The aforementioned studies evaluated the use of Li-ESWT immediately post-surgery. However, Inoue and colleagues assessed the role of early vs. delayed intervention of Li-ESWT post-prostatectomy in a monocenter study (47). In the early intervention group (N=5), Li-ESWT was performed three times a week for two weeks during admission and once per week in the outpatient setting for six weeks. In contrast, patients in the delayed intervention group (N=11) were treated twice per week for the first 3 weeks following surgery, followed by a 3-week rest period, then an additional 3 weeks of treatments twice per week, for a total of 12 sessions. Patients treated with early or delayed Li-ESWT were compared to 178 patients in the non-intervention group. Using the Dornier Aries^® device, 1,500 shockwaves were administered at 2 Hz and 0.09 mJ/mm² to 5 sites on the penis (distal, mid and proximal shaft, and bilateral crura) with each session. In this study, sexual function (SF) scores were used to assess the effect of Li-ESWT on erectile function. Patients in the early Li-ESWT treatment group reported significantly higher baseline SF scores compared to delayed and non-Li-ESWT groups (P=0.0001). SF scores at 6, 9 and 12 months were significantly higher in both the early and delayed Li-ESWT intervention groups over the non-Li-ESWT groups (P=0.0171, 0.0188 and 0.0051 respectively). Though the number of patients who received treatment was low, ultimately, penile rehabilitation with Li-ESWT prior to catheter removal significantly improved sexual function in this study. However, there was no difference in SF between the early and delayed intervention group at each time point.

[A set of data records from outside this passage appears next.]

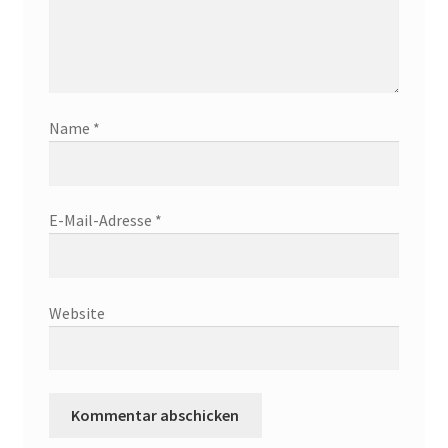
Name
*
E-Mail-Adresse
*
Website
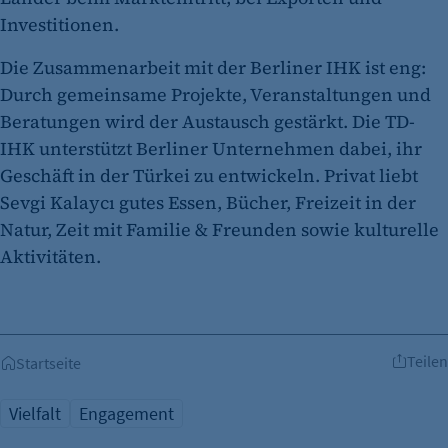
Investitionen.
Die Zusammenarbeit mit der Berliner IHK ist eng:
Durch gemeinsame Projekte, Veranstaltungen und
Beratungen wird der Austausch gestärkt. Die TD-
IHK unterstützt Berliner Unternehmen dabei, ihr
Geschäft in der Türkei zu entwickeln. Privat liebt
Sevgi Kalaycı gutes Essen, Bücher, Freizeit in der
Natur, Zeit mit Familie & Freunden sowie kulturelle
Aktivitäten.
Teilen
Startseite
Vielfalt
Engagement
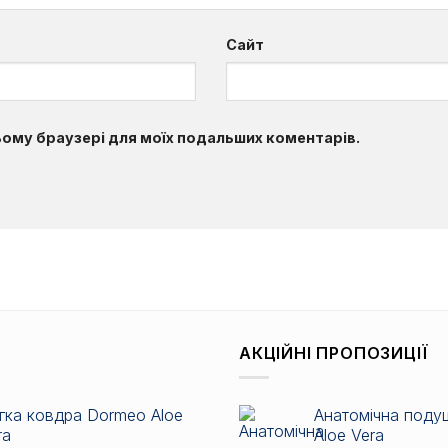
Сайт
цьому браузері для моїх подальших коментарів.
АКЦІЙНІ ПРОПОЗИЦІЇ
гка ковдра Dormeo Aloe
Анатомічна поду
ra
Aloe Vera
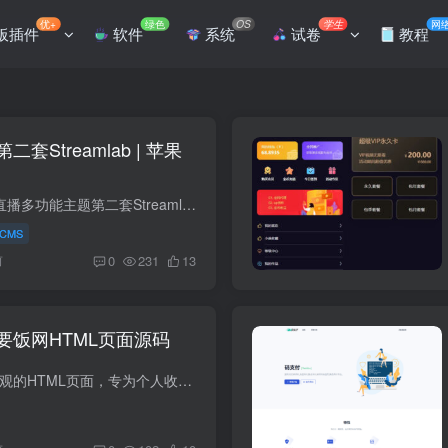
优+
绿色
OS
学生
网
板插件
软件
系统
试卷
教程
Streamlab | 苹果
简介： 短视频电影直播多功能主题第二套Streamlab主题是一套绝对大气的响应式模板，独家编写框架，适配移动端到32寸显示器，内置6种幻灯片风格，100%DIY布局功能给你自由设计模板的能力...
CMS
前
0
231
13
要饭网HTML页面源码
简介： 一款简洁而美观的HTML页面，专为个人收款和接受他人打赏而设计 图片：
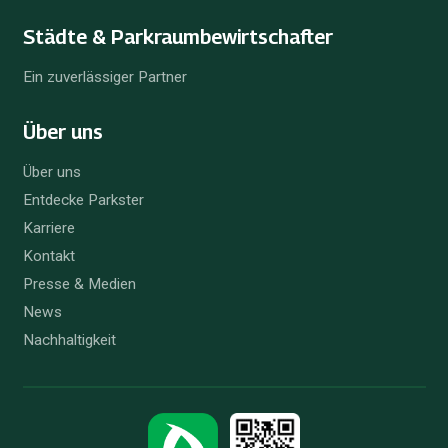
Städte & Parkraum­bewirtschafter
Ein zuverlässiger Partner
Über uns
Über uns
Entdecke Parkster
Karriere
Kontakt
Presse & Medien
News
Nachhaltigkeit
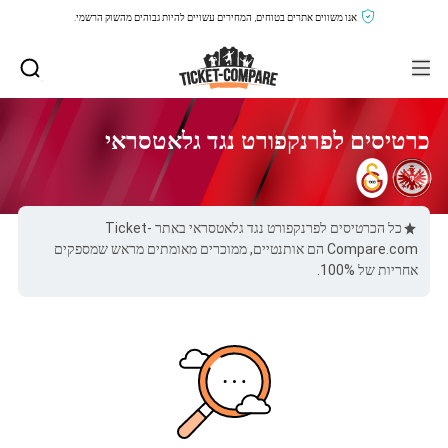
אנו משווים אתרים בטוחים, המחירים עשויים להיות גבוהים מהשוק הרשמי.
כרטיסים לפרנקפורט נגד גלאטסראי
כל הכרטיסים לפרנקפורט נגד גלאטסראי באתר Ticket-
Compare.com הם אותנטיים, ממוכרים מאומתים מראש שמספקים
אחריות של 100%.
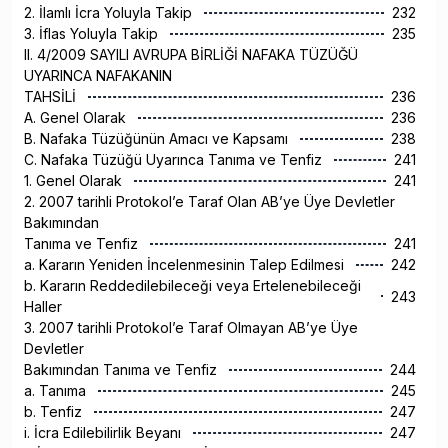
2. İlamlı İcra Yoluyla Takip
232
3. İflas Yoluyla Takip
235
II. 4/2009 SAYILI AVRUPA BİRLİĞİ NAFAKA TÜZÜĞÜ
UYARINCA NAFAKANIN
TAHSİLİ
236
A. Genel Olarak
236
B. Nafaka Tüzüğünün Amacı ve Kapsamı
238
C. Nafaka Tüzüğü Uyarınca Tanıma ve Tenfiz
241
1. Genel Olarak
241
2. 2007 tarihli Protokol’e Taraf Olan AB’ye Üye Devletler
Bakımından
Tanıma ve Tenfiz
241
a. Kararın Yeniden İncelenmesinin Talep Edilmesi
242
b. Kararın Reddedilebileceği veya Ertelenebileceği
243
Haller
3. 2007 tarihli Protokol’e Taraf Olmayan AB’ye Üye
Devletler
Bakımından Tanıma ve Tenfiz
244
a. Tanıma
245
b. Tenfiz
247
i. İcra Edilebilirlik Beyanı
247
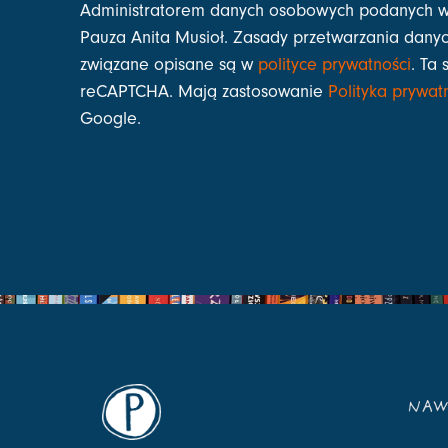
Administratorem danych osobowych podanych w
Pauza Anita Musioł. Zasady przetwarzania danyc
związane opisane są w
polityce prywatności
. Ta 
reCAPTCHA. Mają zastosowanie
Polityka prywat
Google.
NAW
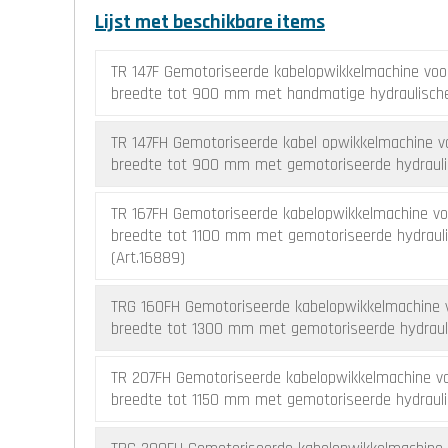
Lijst met beschikbare items
TR 147F Gemotoriseerde kabelopwikkelmachine voo
or
breedte tot 900 mm met handmatige hydraulische 
TR 147FH Gemotoriseerde kabel opwikkelmachine v
breedte tot 900 mm met gemotoriseerde hydraulis
TR 167FH Gemotoriseerde kabelopwikkelmachine vo
breedte tot 1100 mm met gemotoriseerde hydrauli
(Art.16889)
TRG 160FH Gemotoriseerde kabelopwikkelmachine 
breedte tot 1300 mm met gemotoriseerde hydrauli
TR 207FH Gemotoriseerde kabelopwikkelmachine v
breedte tot 1150 mm met gemotoriseerde hydraulis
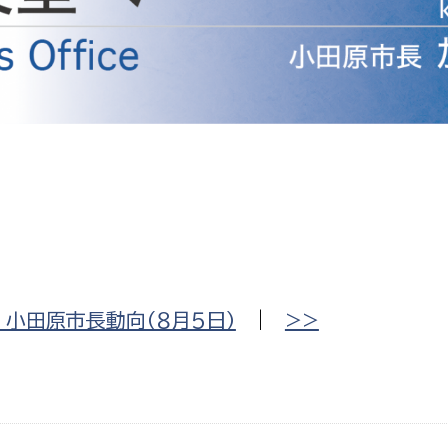
防災・安全
市税総務課
市民税課
福祉・健康
資産税課
環境・エネルギー
文化部
策課
文化政策課
地域経済
生涯学習課
都市基盤
文化財課
図書館
文化・生涯学習
小田原市長動向（８月５日）
|
>>
スポーツ課
小田原城総合管理事
市民活動・地域づくり
若者部
経済部
行政経営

Motil et al. recently showed some promising data with early Li-ESWT intervention and combination therapy with PDE5i for penile rehabilitation (60). In this randomized, single blinded sham-controlled clinical trial, 32 patients were followed 3 months after nerve sparing RP: 16 in the treatment arm and 16 in the placebo arm (baseline IIEF-5 scores of 5.4±1.2 and 5.9±2.4, respectively). Patient in the intervention arm underwent 4 treatments of Li-ESWT over 4 weeks using a PiezoWave 2 device receiving 4000 shocks to the penile shaft and crura with a primary end point of IIEF-5 scores. In the placebo group, a gel head was used to block shockwaves but both interventions produced similar noises. Thus, blinding the intervention. Interestingly, two months post intervention there was a statistically significant improvement in IIEF-5 scores in the Li-ESWT intervention group over the sham group (10.1±3.4 and 7.6±1.9, respectively P=0.005). Of note, after 2 months authors allowed participants to use oral PDE5i and at 6 months topical as well as intracorporal injections with prostaglandin E1 for penile rehabilitation. By 6 months, both groups had normalized IIEF-5 scores. Thus, early intervention with Li-ESWT in combination erectogenic agents may have a synergistic benefit for early improvement in erectile function, but the clinical significance of this early improvement remains to be seen as all patients had equivalent improvements in IIEF-5 scores by 6 months.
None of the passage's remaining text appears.